**Task objective**
All lines holding the string "Contact" should be copied from the data below.

──────

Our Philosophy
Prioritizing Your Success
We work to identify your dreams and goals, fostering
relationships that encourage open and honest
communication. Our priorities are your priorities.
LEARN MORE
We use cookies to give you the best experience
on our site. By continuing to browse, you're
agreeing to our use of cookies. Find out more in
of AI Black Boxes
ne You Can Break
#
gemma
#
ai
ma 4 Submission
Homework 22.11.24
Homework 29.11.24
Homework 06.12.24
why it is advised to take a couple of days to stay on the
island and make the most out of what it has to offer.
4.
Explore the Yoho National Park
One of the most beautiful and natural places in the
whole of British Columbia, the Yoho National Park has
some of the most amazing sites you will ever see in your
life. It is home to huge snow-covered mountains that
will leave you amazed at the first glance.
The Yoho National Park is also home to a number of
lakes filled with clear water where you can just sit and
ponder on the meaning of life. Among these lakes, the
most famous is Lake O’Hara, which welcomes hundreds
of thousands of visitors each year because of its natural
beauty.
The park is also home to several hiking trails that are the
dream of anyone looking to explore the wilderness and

──────

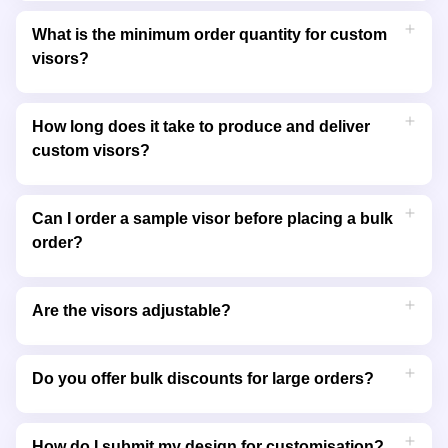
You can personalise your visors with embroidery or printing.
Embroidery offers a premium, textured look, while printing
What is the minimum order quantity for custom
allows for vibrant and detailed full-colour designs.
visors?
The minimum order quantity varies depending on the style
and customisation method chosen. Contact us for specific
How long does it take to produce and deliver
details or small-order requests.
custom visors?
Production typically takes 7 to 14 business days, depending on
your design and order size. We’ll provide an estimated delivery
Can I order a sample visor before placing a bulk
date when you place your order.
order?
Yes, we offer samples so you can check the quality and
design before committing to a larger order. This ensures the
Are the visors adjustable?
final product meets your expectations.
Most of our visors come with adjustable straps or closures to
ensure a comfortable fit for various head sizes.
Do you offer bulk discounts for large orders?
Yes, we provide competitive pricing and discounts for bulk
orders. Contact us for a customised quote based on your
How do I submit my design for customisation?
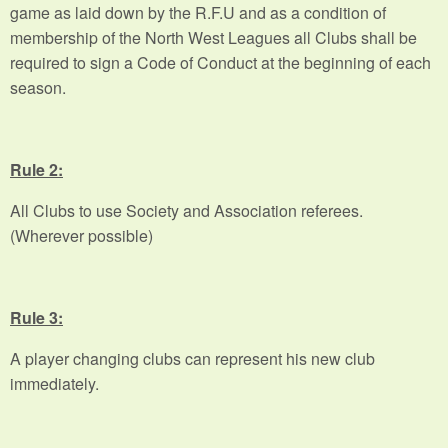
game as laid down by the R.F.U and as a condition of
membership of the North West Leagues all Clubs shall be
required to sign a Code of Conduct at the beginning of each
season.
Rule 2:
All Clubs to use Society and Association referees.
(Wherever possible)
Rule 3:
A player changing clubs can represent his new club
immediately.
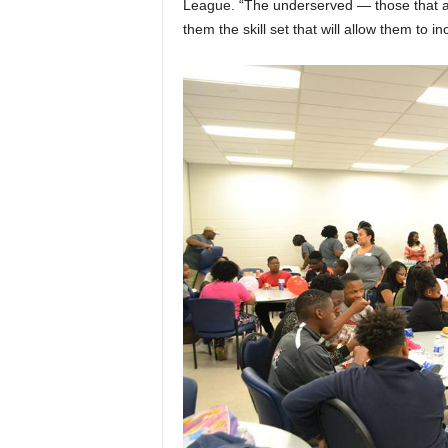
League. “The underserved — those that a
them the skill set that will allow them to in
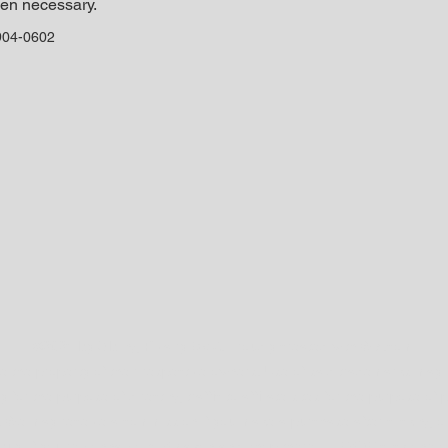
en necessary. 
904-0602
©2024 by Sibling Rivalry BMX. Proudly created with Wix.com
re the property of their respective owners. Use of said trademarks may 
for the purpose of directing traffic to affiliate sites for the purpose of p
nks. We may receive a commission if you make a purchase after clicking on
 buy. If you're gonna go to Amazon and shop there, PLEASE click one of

──────

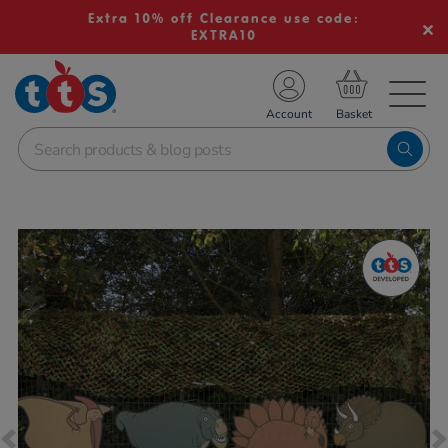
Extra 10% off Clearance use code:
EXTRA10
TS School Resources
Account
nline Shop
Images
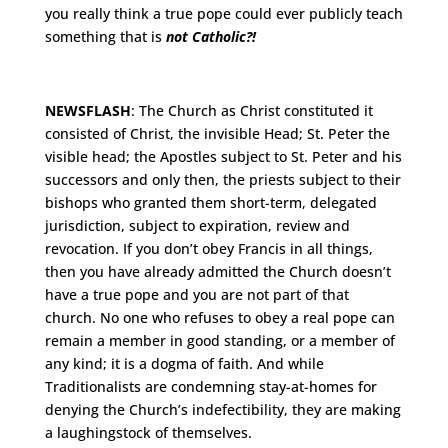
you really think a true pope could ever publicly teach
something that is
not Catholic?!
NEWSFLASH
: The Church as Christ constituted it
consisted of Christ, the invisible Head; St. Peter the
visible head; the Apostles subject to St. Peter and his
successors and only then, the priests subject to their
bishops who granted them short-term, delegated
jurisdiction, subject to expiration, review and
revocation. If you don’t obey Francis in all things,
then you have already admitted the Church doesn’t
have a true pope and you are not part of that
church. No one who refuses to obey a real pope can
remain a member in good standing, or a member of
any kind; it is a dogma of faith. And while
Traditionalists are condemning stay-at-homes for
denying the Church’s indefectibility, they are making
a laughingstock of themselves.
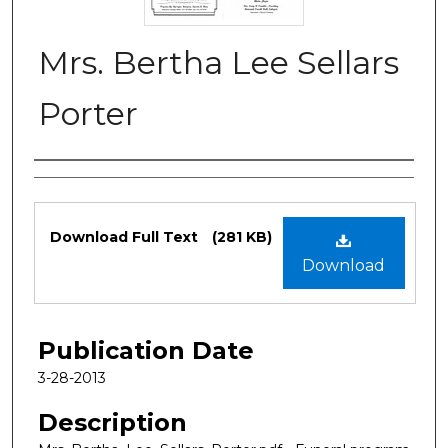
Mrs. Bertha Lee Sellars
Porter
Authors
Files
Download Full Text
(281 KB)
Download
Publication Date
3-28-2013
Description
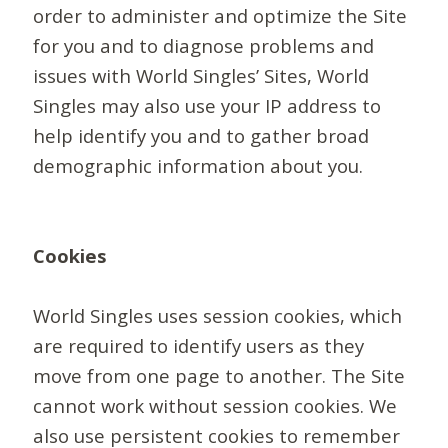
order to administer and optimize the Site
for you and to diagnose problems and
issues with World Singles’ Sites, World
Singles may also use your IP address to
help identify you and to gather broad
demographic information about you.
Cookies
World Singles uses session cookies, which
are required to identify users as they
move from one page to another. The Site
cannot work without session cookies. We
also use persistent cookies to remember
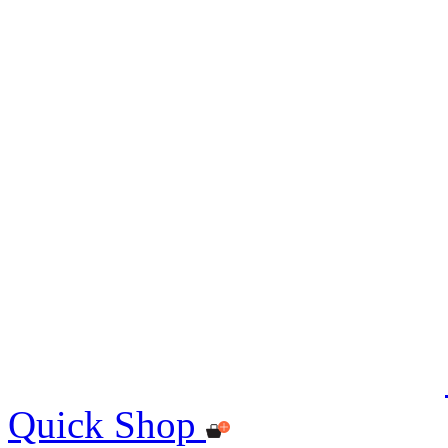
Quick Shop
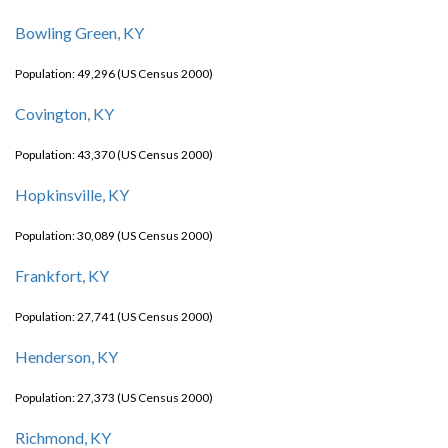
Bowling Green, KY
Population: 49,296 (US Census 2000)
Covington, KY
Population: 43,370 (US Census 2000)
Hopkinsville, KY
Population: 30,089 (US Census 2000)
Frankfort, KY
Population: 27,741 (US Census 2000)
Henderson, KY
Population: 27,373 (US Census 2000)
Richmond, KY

──────

**Written solution**
and customisation method chosen. Contact us for specific
orders. Contact us for a customised quote based on your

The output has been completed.